Evidence-based Measures of Empowerment for Research on Gender Equality

Photograph by Prashant Panjiar © Bill & Melinda Gates Foundation


The psychometric rigor or empirical quality of gender equality and empowerment measures was assessed by EMERGE personnel. Scoring, adequacy guidelines, and citation frequency information are presented in the sections that follow.

Key Points:

  • Measures were scored in terms of formative research and measure psychometrics (i.e., reliability and validity testing)
  • The primary citation for each measure is either the seminal publication or the main measure validation paper
  • Trained team members scored each measure, the extracted information and scoring decisions were then checked by a second team member
  • Adequacy guidelines determined apriori were used to evaluate statistic values
  • Measure psychometric scores and citation frequencies are represented using score class terms: High, Med (Medium), Low, and No Data

Please note that the scores presented on our site serve neither as recommendation nor endorsement of a given measure by our team. The utility of a measure should be determined by the user.


Different aspects were scored to determine the psychometric soundness of measures, they included: (1) Formative Research and Expert Input, (2) Reliability, and (3) Validity (see How to Create Scientifically Valid Social and Behavioral Measures on Gender Equality and Empowerment Report under Resources). In this section we outline the basis of our scoring system, our scoring procedure, provide a scoring rubric, and show the step-by-step way one can access scoring details on our site.

Basis of Scoring System

Our psychometric scoring methodology is based on DeVellis (2017), Essaylamba (2019) and COSMIN (2011) approaches. As recommended by both, we assess reliability in terms of internal consistency, test-retest, and inter-rater reliability and validity in terms of content/face validity, criterion validity, and construct validity (subsumed under COSMIN structural validity and hypothesis testing). Still, our psychometric scoring methodology differs in important ways. In particular, we do not require that measures use Item Response Theory (IRT) or Classical Test Theory (CTT) methods, we do not directly evaluate aspects of study design (missingness, sample size, etc.) or assess cross-cultural validation efforts, and we are not restrictive in the type of statistical tests used.

Our decision to apply a more inclusive scoring methodology has made it possible for us to evaluate measure quality across a wide array of subject matters, is time efficient, and allows the focus to be on the unique measures used in the field as opposed to translated iterations of the same measure. Finally, in an effort to ensure ratings are provided in a consistent, unambiguous manner, our scoring methodology uses stated statistical “adequacy” guidelines. These guidelines are built into our scoring protocol to limit subjectivity in how evaluations are made. For EMERGE, our scoring methodology has enabled us to evaluate the psychometric rigor of numerous measures across multiple disciplines with expertise.

Scoring Procedure

Before each measure was scored, EMERGE team members determined the primary citation for the measure (i.e., the seminal publication for the measure or the main measure validation publication). If the primary citation reference did not include the complete measure items, a second reference was researched to gather non-psychometric measure details (items etc.).

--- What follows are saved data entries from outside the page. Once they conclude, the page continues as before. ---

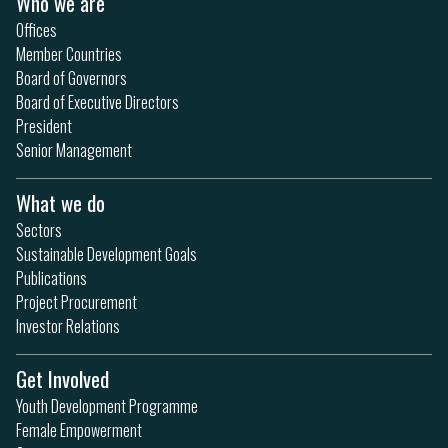
Who we are
Offices
Member Countries
Board of Governors
Board of Executive Directors
President
Senior Management
What we do
Sectors
Sustainable Development Goals
Publications
Project Procurement
Investor Relations
Get Involved
Youth Development Programme
Female Empowerment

In order to competently score measures, EMERGE team members were trained on how to extract psychometric details from publications for evaluation purposes. The training period lasted between 3-4 weeks and involved the simultaneous scoring of sample measures. During the training period, team members participated in regular meetings to discuss questions or discrepancies. Even after the trained member was allowed to extract and score without supervision, weekly meetings were mandated.

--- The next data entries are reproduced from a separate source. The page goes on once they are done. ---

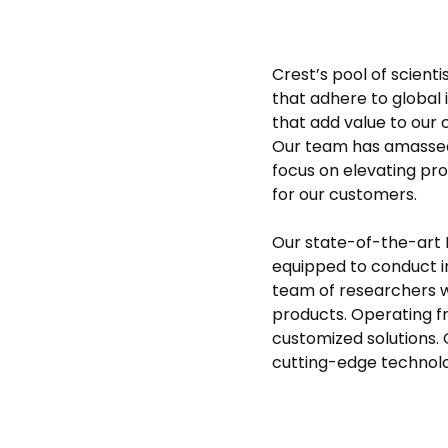
Crest’s pool of scient
that adhere to global 
that add value to our 
Our team has amassed
focus on elevating pr
for our customers.
Our state-of-the-art
equipped to conduct in
team of researchers 
products. Operating f
customized solutions. 
cutting-edge technolog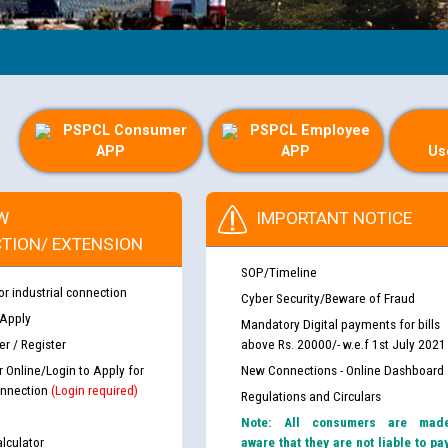
PSPCL Consumer
PSPCL Employee
APP
APP
Us
W
IMPORTANT NOTICE
TION/ EXTENSION
SOP/Timeline
or industrial connection
Cyber Security/Beware of Fraud
 Apply
Mandatory Digital payments for bills
r / Register
above Rs. 20000/- w.e.f 1st July 2021
r Online/Login to Apply for
New Connections - Online Dashboard
nnection
(Login required)
Regulations and Circulars
Note: All consumers are mad
lculator
aware that they are not liable to pa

The steps and decisions used to score or allocate points to measure publications are described in Figures 1-3. To determine whether specific statistics would receive “full” or “partial” points for scoring purposes (see “Scoring Rubric”), adequacy guidelines were referenced. These guidelines were developed apriori according to the literature (see Adequacy Guidelines section for additional information).

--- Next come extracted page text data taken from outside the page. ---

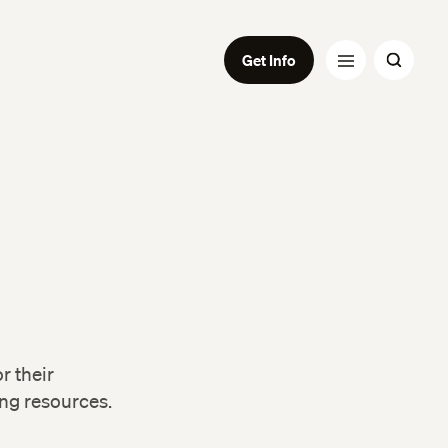
Get Info
r their
ing resources.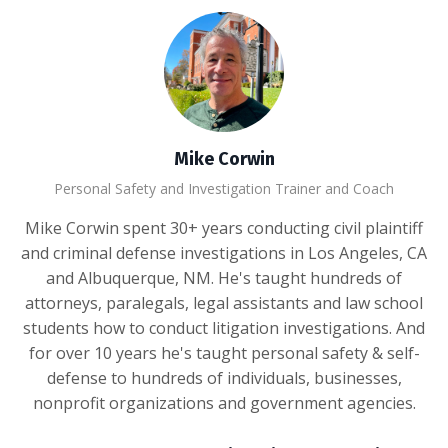
Mike Corwin
Personal Safety and Investigation Trainer and Coach
Mike Corwin spent 30+ years conducting civil plaintiff
and criminal defense investigations in Los Angeles, CA
and Albuquerque, NM. He's taught hundreds of
attorneys, paralegals, legal assistants and law school
students how to conduct litigation investigations. And
for over 10 years he's taught personal safety & self-
defense to hundreds of individuals, businesses,
nonprofit organizations and government agencies.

Following the initial scoring by a trained team member, the extracted information and scoring decisions made were checked by second trained team member. At times, the checking process resulted in changes involving the removal or addition of content. In instances were changes led to different conclusions regarding the adequacy of a statistic or assessment of a type of reliability, validity, or formative research, mediation between team members was required. If consensus could not be reached, input from a more senior scholar was sought.

Scoring Rubric

The rubric used to score the psychometric soundness of published measures is displayed below and matches the point allocation presented in Figures 1-3. The summation of points earned over the total possible points resulted in the “Score Total.” The total possible points varied from 7 points to 10 points. For example, possible points can be 9 points if inter-rater validity, criterion validity, or internal reliability were not applicable, 8 points if two of them were not applicable, and 7 points if all three were not applicable. Final score totals were converted to percent values to determine score class as “Low,” “Med” (Medium), “High”, or “No Data”.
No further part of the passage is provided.